Cocinar la patria: la gastronomía argentina como forma de revolución e identidad

Por Juan Manuel Larrieu

La historia argentina suele narrarse desde los grandes acontecimientos políticos. Las revoluciones, las guerras, los próceres y los discursos. Sin embargo, existe otra manera —menos evidente, pero profundamente reveladora— de leer la construcción del país: observar qué se cocinaba, cómo se compartía la comida y qué lugar ocupaba la mesa en la vida social de cada época.


Porque las naciones también se construyen alrededor del alimento.
El 25 de Mayo de 1810 no fue únicamente una ruptura institucional con el orden colonial. Fue el inicio de una transformación cultural que atravesó la forma de producir, habitar y alimentarse en este territorio. La idea de autogobierno no se expresó solamente en la política: lentamente comenzó también a manifestarse en las costumbres, en los modos de organización social y en una cocina que empezaba a adquirir identidad propia.
La gastronomía, muchas veces reducida al folclore o a la nostalgia, funciona en realidad como un archivo social. En cada receta sobreviven relaciones económicas, tensiones culturales, migraciones, disputas de poder y formas de entender la comunidad.
El locro —convertido con el tiempo en símbolo patrio— no nació como “comida nacional”. Su origen está ligado a las cocinas indígenas andinas y a una lógica colectiva donde el maíz, los porotos y los zapallos eran parte de un sistema alimentario profundamente conectado con el territorio. Mucho antes de la consolidación del Estado argentino, ya existía una cocina que hablaba de pertenencia, de comunidad y de adaptación al paisaje.

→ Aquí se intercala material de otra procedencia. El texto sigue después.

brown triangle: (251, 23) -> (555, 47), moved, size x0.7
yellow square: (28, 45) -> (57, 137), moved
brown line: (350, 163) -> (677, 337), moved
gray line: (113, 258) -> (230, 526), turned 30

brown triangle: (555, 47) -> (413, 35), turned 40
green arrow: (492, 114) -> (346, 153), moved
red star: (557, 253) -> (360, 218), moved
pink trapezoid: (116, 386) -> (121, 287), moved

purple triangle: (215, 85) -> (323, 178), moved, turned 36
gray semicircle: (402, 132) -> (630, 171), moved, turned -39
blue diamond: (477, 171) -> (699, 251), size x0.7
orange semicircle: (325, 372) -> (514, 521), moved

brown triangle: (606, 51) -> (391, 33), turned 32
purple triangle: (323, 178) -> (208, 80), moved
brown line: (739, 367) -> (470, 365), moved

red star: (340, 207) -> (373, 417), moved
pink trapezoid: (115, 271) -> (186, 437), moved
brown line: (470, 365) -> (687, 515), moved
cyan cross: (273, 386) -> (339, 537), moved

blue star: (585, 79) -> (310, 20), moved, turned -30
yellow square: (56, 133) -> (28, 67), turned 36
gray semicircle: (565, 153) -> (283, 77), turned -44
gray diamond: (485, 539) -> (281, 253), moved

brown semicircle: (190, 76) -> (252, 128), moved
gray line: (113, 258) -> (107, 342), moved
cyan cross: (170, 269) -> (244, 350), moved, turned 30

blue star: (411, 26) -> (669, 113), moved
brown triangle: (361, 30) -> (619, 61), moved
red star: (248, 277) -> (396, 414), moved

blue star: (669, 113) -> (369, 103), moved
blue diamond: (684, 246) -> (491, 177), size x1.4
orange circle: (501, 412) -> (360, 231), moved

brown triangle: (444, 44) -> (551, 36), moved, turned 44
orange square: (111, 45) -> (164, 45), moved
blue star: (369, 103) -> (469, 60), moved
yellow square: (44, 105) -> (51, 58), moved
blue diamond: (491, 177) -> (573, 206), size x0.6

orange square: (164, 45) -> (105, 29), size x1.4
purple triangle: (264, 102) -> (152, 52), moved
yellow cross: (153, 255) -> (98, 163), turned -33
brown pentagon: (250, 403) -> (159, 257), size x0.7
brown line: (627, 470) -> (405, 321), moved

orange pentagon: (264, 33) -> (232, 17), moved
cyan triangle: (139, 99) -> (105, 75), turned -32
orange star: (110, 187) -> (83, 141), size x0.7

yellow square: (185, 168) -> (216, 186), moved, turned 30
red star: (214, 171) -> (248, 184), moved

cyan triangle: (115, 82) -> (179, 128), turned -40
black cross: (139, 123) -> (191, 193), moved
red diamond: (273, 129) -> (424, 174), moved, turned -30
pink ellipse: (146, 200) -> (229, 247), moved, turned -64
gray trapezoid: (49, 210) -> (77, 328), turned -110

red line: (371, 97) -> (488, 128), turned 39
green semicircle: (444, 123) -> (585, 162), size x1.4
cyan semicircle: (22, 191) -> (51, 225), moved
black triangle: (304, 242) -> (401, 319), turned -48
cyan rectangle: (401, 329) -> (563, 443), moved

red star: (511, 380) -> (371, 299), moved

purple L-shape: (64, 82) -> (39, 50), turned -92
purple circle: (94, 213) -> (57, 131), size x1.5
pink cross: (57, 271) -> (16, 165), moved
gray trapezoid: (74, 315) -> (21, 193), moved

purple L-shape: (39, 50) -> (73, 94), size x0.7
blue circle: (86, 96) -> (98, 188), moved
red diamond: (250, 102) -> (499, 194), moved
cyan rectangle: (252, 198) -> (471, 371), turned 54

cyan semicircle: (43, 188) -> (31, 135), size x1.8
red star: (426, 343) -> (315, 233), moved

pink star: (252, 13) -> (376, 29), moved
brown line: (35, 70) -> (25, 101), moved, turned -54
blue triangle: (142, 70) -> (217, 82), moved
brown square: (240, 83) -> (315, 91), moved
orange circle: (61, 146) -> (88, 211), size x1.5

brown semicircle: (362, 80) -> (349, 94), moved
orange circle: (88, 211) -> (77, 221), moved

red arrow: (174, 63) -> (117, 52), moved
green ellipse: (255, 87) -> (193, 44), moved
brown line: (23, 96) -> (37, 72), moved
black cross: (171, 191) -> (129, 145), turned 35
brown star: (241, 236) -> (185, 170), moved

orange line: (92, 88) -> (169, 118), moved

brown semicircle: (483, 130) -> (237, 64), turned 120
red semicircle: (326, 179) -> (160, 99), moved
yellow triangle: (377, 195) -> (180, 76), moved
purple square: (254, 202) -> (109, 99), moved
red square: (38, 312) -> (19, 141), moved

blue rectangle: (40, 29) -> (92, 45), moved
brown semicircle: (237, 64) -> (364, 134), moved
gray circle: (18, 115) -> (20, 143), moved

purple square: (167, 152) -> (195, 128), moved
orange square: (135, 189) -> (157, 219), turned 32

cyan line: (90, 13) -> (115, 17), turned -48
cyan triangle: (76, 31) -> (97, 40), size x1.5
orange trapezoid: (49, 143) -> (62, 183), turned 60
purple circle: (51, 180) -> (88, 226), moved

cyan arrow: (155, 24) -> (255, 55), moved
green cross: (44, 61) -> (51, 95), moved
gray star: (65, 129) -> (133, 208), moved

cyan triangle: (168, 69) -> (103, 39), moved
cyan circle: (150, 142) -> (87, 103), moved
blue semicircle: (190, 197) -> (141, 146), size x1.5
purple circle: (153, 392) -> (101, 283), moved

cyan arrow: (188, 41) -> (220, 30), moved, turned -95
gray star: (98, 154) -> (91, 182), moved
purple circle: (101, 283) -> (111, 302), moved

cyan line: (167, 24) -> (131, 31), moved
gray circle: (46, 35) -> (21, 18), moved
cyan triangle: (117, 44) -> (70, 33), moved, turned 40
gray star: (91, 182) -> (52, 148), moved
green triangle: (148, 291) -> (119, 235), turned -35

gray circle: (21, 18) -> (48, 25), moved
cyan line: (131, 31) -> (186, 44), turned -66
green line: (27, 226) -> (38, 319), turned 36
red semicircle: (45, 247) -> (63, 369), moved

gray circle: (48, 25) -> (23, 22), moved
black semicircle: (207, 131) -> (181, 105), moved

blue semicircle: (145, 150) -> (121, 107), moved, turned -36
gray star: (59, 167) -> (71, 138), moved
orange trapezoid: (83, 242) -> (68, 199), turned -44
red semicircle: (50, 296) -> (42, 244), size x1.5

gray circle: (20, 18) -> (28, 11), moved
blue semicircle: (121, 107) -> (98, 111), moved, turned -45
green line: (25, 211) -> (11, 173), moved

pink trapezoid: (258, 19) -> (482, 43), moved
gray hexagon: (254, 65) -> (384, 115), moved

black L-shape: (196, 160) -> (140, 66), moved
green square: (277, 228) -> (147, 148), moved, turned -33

La posterior cocina criolla surgió precisamente de los cruces. Allí convivieron tradiciones indígenas, técnicas españolas, aportes africanos históricamente invisibilizados y, más adelante, la enorme influencia inmigratoria. La identidad gastronómica argentina nunca fue pura ni lineal. Su rasgo más auténtico quizá sea justamente la mezcla.
Por eso resulta limitado pensar las comidas patrias solamente como una postal escolar repetida cada mayo. Detrás de cada plato existe una estructura social.
Las grandes ollas populares del siglo XIX respondían a una necesidad concreta: alimentar colectivamente en sociedades atravesadas por desigualdades, distancias y precariedad. El fuego compartido no era romanticismo. Era organización comunitaria. Era supervivencia. Era, en cierto modo, una forma elemental de soberanía cotidiana.

Porque cocinar también es una manera de autogobernarse.
Decidir qué se produce, qué se consume y qué sabores permanecen vivos forma parte de la construcción cultural de un pueblo. No es casual que muchas identidades nacionales encuentren en la gastronomía uno de sus núcleos más fuertes. La comida sintetiza territorio, economía, memoria y pertenencia.
Con el paso del tiempo, ciertos platos comenzaron a adquirir un valor simbólico cada vez más potente. El asado terminó representando una idea de encuentro social y abundancia ganadera. Las empanadas funcionaron como síntesis regional. El locro quedó asociado a las fechas patrias. Pero ninguna de esas construcciones fue espontánea: son el resultado de procesos históricos, políticos y culturales que moldearon la identidad argentina.
Cada 25 de Mayo, entonces, no solamente se recuperan recetas. También reaparece una discusión silenciosa sobre quiénes somos y qué tradiciones decidimos conservar.
En una época marcada por la aceleración y el consumo inmediato, las comidas patrias conservan algo profundamente contracultural: exigen tiempo. Cocinar un locro demanda horas. Hacer empanadas implica trabajo manual y transmisión de saberes. Compartir una mesa requiere detenerse.
Tal vez por eso la gastronomía siga ocupando un lugar tan poderoso en la memoria colectiva argentina. Porque mientras muchas identidades contemporáneas son efímeras, la comida continúa funcionando como uno de los pocos espacios donde la experiencia social todavía puede ser compartida.
Y quizá allí resida una de las formas más profundas de la revolución iniciada en mayo de 1810: la posibilidad de construir identidad propia. También desde la cocina.